In: Diczfalusy, E. and Borel, U., eds. Control of human fertility. Proceedings of the Fifteenth Nobel Symposium, Sodergarn, Lidingo, Sweden, May 27-29, 1970. New York, Wiley, 1971. 39-51.A drug delivery system providing for a controlled release of progestogen and affecting ovulation and steroidogenesis minimally would deal effectively with some of the problems associated with contraception. 2 systems being developed which fit these criteria are the primary topics of discourse in this article. In 1 system an implant consists of a polymer membrane of polydimethylsiloxane (PDS) and contains the progestogen in crystalline form.

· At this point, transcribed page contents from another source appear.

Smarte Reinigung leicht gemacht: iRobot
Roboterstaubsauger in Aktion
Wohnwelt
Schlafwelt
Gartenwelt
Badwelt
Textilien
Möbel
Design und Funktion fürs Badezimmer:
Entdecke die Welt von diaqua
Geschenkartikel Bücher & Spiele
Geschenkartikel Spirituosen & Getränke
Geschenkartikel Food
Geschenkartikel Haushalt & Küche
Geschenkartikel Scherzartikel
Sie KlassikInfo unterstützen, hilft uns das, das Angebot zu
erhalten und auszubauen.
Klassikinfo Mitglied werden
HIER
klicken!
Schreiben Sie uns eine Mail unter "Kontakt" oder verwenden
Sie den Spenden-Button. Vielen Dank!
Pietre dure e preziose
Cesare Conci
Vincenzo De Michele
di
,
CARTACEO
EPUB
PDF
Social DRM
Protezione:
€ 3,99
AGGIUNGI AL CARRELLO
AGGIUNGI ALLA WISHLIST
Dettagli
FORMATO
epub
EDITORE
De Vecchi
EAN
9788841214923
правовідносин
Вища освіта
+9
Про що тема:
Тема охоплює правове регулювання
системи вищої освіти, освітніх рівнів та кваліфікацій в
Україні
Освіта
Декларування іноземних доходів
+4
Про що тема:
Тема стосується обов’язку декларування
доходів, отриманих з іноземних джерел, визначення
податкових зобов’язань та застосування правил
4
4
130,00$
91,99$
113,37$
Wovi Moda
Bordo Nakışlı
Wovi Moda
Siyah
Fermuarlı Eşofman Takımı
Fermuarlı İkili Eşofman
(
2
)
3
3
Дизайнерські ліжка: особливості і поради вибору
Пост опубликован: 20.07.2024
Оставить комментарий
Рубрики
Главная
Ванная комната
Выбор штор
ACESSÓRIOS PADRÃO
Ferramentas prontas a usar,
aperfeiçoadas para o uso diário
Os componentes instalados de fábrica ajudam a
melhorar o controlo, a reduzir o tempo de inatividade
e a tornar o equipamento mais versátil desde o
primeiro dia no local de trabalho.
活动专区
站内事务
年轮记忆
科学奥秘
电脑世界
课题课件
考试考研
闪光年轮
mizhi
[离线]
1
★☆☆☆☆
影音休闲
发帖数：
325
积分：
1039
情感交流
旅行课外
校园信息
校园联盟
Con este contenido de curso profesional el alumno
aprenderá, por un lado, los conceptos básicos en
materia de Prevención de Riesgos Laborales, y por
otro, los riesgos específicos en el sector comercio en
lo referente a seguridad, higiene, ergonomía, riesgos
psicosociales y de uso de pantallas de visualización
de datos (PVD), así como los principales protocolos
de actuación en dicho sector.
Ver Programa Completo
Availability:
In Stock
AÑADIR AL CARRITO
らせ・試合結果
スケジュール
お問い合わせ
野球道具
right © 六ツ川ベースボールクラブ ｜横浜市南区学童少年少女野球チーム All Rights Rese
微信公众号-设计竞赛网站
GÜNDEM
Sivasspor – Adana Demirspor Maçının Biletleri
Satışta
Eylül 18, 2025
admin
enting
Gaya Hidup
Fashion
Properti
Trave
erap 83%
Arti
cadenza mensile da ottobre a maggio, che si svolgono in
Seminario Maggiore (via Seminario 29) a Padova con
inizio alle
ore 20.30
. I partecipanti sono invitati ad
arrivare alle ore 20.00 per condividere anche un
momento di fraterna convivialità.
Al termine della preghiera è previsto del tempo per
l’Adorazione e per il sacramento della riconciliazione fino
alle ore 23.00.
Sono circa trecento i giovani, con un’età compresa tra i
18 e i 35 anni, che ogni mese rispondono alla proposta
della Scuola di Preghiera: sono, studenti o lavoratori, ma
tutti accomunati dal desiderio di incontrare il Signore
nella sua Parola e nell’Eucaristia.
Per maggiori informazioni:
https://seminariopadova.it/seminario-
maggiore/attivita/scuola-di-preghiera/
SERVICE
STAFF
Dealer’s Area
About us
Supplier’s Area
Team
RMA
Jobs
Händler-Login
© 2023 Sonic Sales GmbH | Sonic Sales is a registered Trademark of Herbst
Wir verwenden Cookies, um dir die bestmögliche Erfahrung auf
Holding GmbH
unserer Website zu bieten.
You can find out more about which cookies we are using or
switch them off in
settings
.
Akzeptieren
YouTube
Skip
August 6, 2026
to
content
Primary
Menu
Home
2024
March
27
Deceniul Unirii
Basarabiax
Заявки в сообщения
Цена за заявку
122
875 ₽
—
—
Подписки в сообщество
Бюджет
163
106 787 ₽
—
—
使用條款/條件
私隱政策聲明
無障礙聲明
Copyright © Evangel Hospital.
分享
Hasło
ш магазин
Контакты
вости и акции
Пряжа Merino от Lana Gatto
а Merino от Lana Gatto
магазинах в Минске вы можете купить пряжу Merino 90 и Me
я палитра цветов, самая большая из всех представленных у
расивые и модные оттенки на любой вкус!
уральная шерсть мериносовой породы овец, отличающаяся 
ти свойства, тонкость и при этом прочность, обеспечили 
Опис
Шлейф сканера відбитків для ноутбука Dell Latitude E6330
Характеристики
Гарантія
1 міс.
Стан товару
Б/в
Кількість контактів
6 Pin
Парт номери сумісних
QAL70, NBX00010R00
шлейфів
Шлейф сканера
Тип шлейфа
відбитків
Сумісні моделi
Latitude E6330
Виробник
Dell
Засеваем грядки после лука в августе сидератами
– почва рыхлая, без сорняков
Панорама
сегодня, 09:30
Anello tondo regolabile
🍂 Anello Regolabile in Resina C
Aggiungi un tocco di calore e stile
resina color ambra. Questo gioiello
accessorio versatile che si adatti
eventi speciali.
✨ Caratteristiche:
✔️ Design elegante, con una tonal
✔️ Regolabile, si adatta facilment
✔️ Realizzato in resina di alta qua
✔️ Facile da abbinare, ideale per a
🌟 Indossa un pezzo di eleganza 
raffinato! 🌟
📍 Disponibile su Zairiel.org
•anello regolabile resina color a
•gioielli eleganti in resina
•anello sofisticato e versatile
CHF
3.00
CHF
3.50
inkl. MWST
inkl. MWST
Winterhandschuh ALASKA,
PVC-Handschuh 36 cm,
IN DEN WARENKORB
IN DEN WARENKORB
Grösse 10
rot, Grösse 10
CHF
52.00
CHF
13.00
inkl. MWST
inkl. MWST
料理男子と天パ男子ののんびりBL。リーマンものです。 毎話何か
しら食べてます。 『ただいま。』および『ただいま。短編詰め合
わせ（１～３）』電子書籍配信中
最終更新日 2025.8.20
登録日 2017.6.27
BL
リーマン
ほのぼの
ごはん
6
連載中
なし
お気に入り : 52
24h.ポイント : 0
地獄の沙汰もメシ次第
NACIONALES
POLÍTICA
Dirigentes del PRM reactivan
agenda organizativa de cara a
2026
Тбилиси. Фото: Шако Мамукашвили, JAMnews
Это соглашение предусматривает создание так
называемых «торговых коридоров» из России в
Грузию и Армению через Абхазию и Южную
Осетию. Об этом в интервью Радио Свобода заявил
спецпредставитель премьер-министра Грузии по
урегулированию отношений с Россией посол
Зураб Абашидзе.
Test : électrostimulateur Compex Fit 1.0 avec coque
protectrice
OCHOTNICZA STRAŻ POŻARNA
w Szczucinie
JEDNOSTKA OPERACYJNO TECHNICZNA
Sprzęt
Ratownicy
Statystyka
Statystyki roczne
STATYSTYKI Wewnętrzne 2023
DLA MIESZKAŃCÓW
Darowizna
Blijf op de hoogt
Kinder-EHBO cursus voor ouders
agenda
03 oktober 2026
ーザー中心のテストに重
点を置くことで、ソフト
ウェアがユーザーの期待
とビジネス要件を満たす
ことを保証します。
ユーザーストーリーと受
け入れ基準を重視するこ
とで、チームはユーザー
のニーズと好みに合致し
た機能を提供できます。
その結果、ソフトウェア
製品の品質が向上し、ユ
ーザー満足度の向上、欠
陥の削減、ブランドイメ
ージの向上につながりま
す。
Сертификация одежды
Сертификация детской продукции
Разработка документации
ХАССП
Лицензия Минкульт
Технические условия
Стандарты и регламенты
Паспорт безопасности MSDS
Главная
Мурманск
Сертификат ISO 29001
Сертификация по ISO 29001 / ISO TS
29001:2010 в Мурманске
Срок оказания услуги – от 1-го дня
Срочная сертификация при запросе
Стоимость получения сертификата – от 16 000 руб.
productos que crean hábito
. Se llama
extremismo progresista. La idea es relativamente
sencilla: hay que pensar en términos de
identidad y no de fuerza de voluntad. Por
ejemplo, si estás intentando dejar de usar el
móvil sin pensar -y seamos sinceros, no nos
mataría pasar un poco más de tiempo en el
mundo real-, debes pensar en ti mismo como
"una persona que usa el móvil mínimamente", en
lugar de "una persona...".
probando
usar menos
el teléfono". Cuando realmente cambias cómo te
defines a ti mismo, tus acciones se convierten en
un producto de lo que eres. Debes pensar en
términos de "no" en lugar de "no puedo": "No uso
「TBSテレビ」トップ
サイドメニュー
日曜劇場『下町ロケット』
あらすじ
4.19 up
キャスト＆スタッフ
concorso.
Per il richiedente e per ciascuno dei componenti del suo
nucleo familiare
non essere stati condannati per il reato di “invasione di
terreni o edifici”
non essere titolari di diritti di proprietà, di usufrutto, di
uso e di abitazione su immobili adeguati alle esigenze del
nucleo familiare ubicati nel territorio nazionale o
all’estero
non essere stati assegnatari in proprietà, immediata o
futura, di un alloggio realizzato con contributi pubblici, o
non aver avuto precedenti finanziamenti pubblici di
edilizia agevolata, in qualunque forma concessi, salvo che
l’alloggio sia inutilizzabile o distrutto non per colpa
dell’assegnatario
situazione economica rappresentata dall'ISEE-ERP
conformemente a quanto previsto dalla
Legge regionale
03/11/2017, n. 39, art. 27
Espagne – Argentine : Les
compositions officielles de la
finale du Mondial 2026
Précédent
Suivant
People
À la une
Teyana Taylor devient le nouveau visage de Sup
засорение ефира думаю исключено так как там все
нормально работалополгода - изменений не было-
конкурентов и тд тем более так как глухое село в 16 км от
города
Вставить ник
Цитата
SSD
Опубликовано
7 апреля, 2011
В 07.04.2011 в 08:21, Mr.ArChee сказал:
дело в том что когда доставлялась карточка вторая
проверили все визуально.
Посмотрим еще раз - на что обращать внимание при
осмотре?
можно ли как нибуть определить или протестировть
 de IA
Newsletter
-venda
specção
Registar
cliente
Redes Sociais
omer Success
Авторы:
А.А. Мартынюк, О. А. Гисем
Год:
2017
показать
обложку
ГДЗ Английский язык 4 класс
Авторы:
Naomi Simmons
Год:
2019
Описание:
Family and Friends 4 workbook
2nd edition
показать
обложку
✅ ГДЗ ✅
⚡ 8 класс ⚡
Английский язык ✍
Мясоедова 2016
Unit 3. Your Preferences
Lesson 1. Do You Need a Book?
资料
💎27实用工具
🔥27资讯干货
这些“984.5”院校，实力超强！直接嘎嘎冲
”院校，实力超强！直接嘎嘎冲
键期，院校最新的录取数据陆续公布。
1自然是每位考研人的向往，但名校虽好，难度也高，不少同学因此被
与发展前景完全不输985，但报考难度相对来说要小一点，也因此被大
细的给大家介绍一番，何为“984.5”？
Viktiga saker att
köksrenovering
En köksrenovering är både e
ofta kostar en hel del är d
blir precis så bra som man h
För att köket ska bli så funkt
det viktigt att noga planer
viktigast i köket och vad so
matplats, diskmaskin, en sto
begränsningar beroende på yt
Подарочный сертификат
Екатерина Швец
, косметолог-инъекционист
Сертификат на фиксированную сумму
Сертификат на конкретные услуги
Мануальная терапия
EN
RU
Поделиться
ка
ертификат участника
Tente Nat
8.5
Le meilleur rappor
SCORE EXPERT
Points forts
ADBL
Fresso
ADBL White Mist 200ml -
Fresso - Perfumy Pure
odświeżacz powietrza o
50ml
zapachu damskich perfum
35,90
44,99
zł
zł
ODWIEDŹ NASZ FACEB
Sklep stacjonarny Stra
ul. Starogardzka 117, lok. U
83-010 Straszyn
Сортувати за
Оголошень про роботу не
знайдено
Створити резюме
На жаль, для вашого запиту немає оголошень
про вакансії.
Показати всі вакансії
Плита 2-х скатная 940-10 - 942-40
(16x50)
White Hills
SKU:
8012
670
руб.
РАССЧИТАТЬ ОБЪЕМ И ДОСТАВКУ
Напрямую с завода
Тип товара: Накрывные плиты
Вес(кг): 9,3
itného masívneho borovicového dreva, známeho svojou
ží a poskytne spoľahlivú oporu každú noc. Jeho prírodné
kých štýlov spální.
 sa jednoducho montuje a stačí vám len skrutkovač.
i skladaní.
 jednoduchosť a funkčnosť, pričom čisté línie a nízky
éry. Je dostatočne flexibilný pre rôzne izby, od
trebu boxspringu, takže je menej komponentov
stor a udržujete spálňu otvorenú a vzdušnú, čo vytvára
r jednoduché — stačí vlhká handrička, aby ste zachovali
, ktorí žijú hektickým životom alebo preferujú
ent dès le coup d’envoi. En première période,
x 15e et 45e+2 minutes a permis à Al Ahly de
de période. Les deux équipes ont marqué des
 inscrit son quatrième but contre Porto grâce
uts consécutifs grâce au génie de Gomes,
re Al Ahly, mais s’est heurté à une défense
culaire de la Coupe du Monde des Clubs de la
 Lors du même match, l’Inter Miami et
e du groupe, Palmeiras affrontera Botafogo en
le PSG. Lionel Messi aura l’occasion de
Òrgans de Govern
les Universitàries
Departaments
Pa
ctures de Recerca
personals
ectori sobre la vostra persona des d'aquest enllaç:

Major problems with the PDS implants include a lack of intraindividual constance of release and interindividual variation in the slope of the decay in release. In the second system the implant consists of a lipid-steroid membrane containing a steroid. In this implant the concentration of the steroid in the membrane and the nature of the lipid phase may be important in determining the pattern of release. In vivo metabolic studies with lipid-steroid pellets are limited, but the patterns of output may be similar to those seen with PDS implants. Because of rate problems, a shorter regime slow-release implant seems more feasible than a longer lasting system. Surgical difficulties associated with the implantation and removal of the PDS implant make the choice of a lipid-steroid micropellet preparation more feasible for a short-term regimen. The discussion, following the main body of the article, focuses primarily on problems associated with implants.